**WORKING DATA**

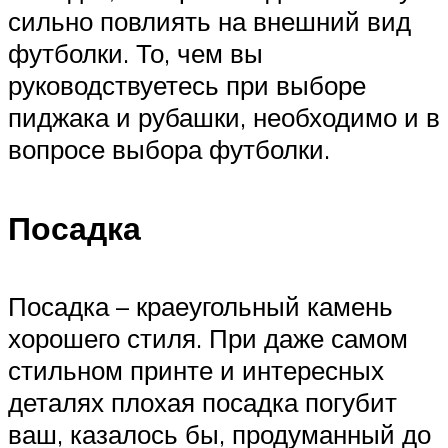
сильно повлиять на внешний вид
футболки. То, чем вы
руководствуетесь при выборе
пиджака и рубашки, необходимо и в
вопросе выбора футболки.
Посадка
Посадка – краеугольный камень
хорошего стиля. При даже самом
стильном принте и интересных
деталях плохая посадка погубит
ваш, казалось бы, продуманный до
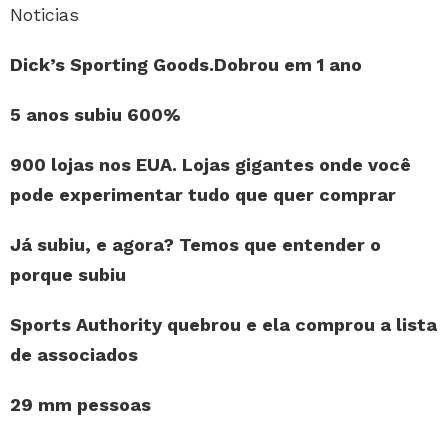
Noticias
Dick’s Sporting Goods.Dobrou em 1 ano
5 anos subiu 600%
900 lojas nos EUA. Lojas gigantes onde você
pode experimentar tudo que quer comprar
Já subiu, e agora? Temos que entender o
porque subiu
Sports Authority quebrou e ela comprou a lista
de associados
29 mm pessoas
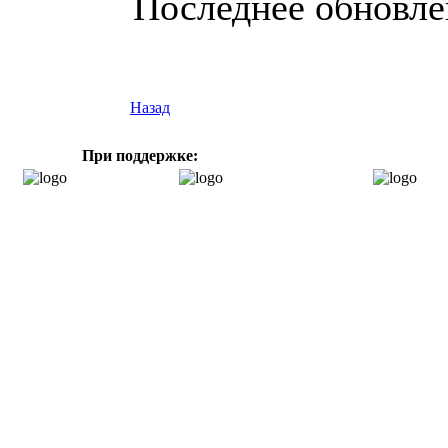
Последнее обновлен
Назад
При поддержке:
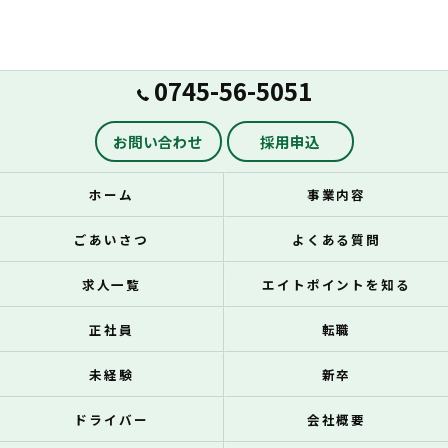
0745-56-5051
お問い合わせ
採用申込
ホーム
事業内容
ごあいさつ
よくある質問
求人一覧
エイトポイントを知る
正社員
転職
未経験
新卒
ドライバー
会社概要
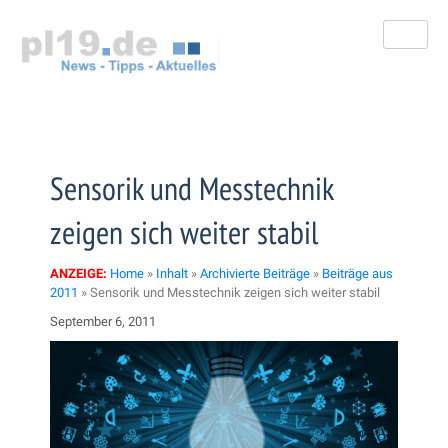
Zum
Inhalt
springen
Sensorik und Messtechnik
zeigen sich weiter stabil
ANZEIGE:
Home
»
Inhalt
»
Archivierte Beiträge
»
Beiträge aus
2011
»
Sensorik und Messtechnik zeigen sich weiter stabil
September 6, 2011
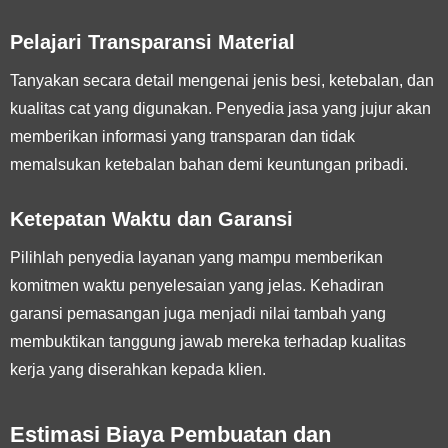
Pelajari Transparansi Material
Tanyakan secara detail mengenai jenis besi, ketebalan, dan
kualitas cat yang digunakan. Penyedia jasa yang jujur akan
memberikan informasi yang transparan dan tidak
memalsukan ketebalan bahan demi keuntungan pribadi.
Ketepatan Waktu dan Garansi
Pilihlah penyedia layanan yang mampu memberikan
komitmen waktu penyelesaian yang jelas. Kehadiran
garansi pemasangan juga menjadi nilai tambah yang
membuktikan tanggung jawab mereka terhadap kualitas
kerja yang diserahkan kepada klien.
Estimasi Biaya Pembuatan dan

**WORK REQUEST**
Set down exactly, and only, the lines from the one containing "Sports Authority quebrou" through the last line of the entries. Pictures do not belong in the copy.

**THE ANSWER**
Sports Authority quebrou e ela comprou a lista
de associados
29 mm pessoas
Последнее обновлен
Назад
При поддержке:
0745-56-5051
お問い合わせ
採用申込
ホーム
事業内容
ごあいさつ
よくある質問
求人一覧
エイトポイントを知る
正社員
転職
未経験
新卒
ドライバー
会社概要
Zum
Inhalt
springen
Sensorik und Messtechnik
zeigen sich weiter stabil
ANZEIGE:
Home
»
Inhalt
»
Archivierte Beiträge
»
Beiträge aus
2011
»
Sensorik und Messtechnik zeigen sich weiter stabil
September 6, 2011
Pelajari Transparansi Material
Tanyakan secara detail mengenai jenis besi, ketebalan, dan
kualitas cat yang digunakan. Penyedia jasa yang jujur akan
memberikan informasi yang transparan dan tidak
memalsukan ketebalan bahan demi keuntungan pribadi.
Ketepatan Waktu dan Garansi
Pilihlah penyedia layanan yang mampu memberikan
komitmen waktu penyelesaian yang jelas. Kehadiran
garansi pemasangan juga menjadi nilai tambah yang
membuktikan tanggung jawab mereka terhadap kualitas
kerja yang diserahkan kepada klien.
Estimasi Biaya Pembuatan dan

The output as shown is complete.